With the above, users can carry with them a portable agent with which they can converse and retrieve informed answers to their questions, as well as understanding when the agent isn’t sure of its knowledge.
Today, we have much of this with the advent of LLMs. What’s missing are 4) an accessible and updateable knowledge base and 5) reliable confidence in the answers.
We can build knowledge bases that represent accumulated conversational understanding, which is necessary towards user understanding.

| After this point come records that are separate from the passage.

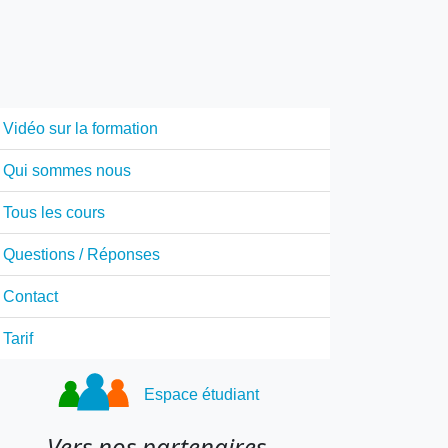
Vidéo sur la formation
Qui sommes nous
Tous les cours
Questions / Réponses
Contact
Tarif
Espace étudiant
Vers nos partenaires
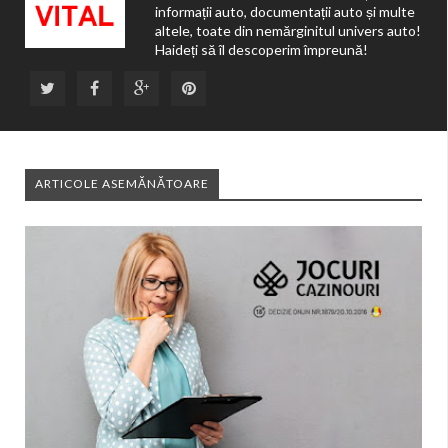
informații auto, documentații auto și multe
altele, toate din nemărginitul univers auto!
Haideți să îl descoperim împreună!
ARTICOLE ASEMĂNĂTOARE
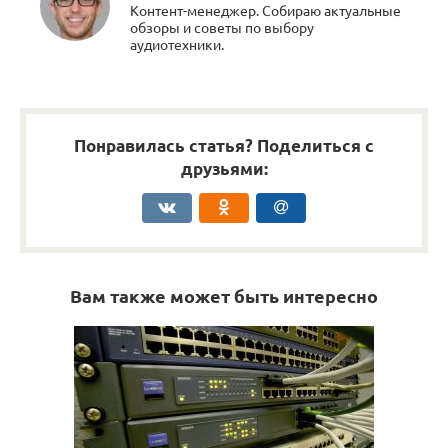
Контент-менеджер. Собираю актуальные
обзоры и советы по выбору
аудиотехники.
Понравилась статья? Поделиться с
друзьями:
Вам также может быть интересно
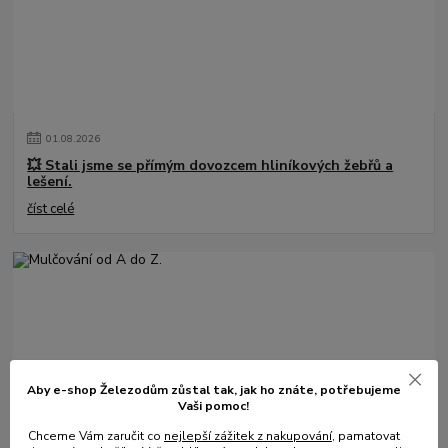
01
.
08
.
2026
💥 Stali jsme se přímým dovozcem hliníkových žebřů a
lešení.
číst celé
Aby e-shop Železodům zůstal tak, jak ho znáte, potřebujeme
Vaši pomoc!
31
.
05
.
2025
Chceme Vám zaručit co
nejlepší zážitek z nakupování
, pamatovat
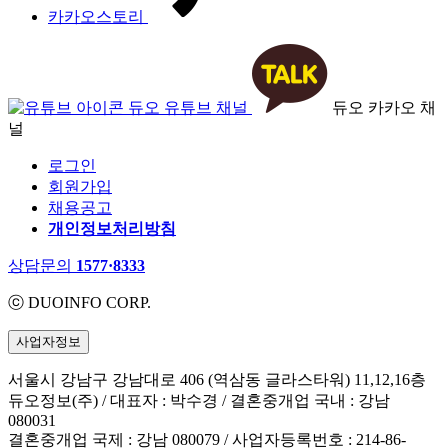
카카오스토리
듀오 유튜브 채널
듀오 카카오 채
널
로그인
회원가입
채용공고
개인정보처리방침
상담문의
1577·8333
ⓒ DUOINFO CORP.
사업자정보
서울시 강남구 강남대로 406 (역삼동 글라스타워) 11,12,16층
듀오정보(주) / 대표자 : 박수경 / 결혼중개업 국내 : 강남
080031
결혼중개업 국제 : 강남 080079 / 사업자등록번호 : 214-86-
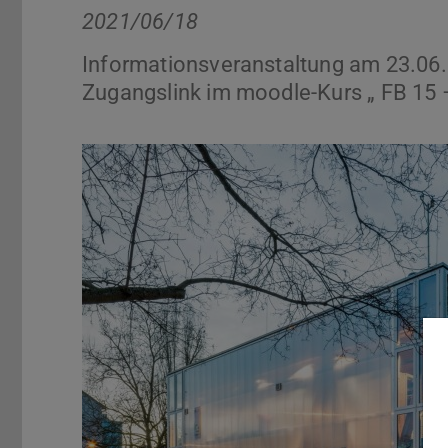
2021/06/18
Informationsveranstaltung am 23.06.
Zugangslink im moodle-Kurs „ FB 15 –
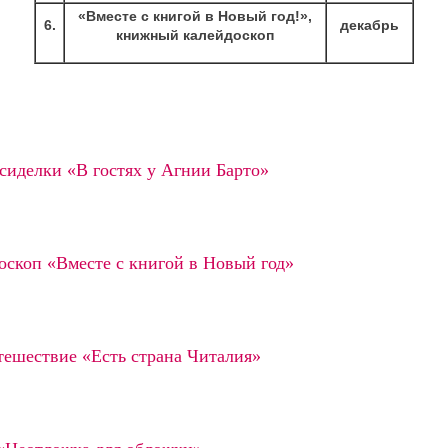
«Вместе с книгой в Новый год!»,
6.
декабрь
книжный калейдоскоп
сиделки «В гостях у Агнии Барто»
скоп «Вместе с книгой в Новый год»
тешествие «Есть страна Читалия»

We can’t yet do LLM + knowledge bases that know how to update the LLM’s factual understanding. That’s a near-term challenge for the research community and is spurred by commercial need.
We don’t actually need the confidence measure to provide strong services that are akin to an assistant, but we do need it for a full-fledged Primer.
Those minimum requirements miss a number of features of Primer, such as:
- Voice input.
- Voice output.
- A teacher persona.
- A curricula experience.
- Visuals and animations.
Voice input and voice output are given by ASR and TTS, which adds the following to our list:
- Strong ASR across languages with low enough WER, even for kid voices.
- A TTS system with prosody that passes a threshold of quality.
Note that these are definitely requirements if targeting children younger than seven or kids with learning disabilities as they are slower to read or type.
The teacher persona needs the following:
- An animated teacher character with
- Animated movements, prebaked as necessary.
Optionally, it has a per-user memory module in order to have a coherent picture of what the student likes, doesn’t like, etc. This is the best version of the teacher and is arguably the hardest part of the entire pursuit.
The visuals and animations asks for the following:
- Create imagery given text concepts that
- Is consistent across scenes and
- Does not confuse the user with extraneous components.
Optionally, it also can do video and motion generation.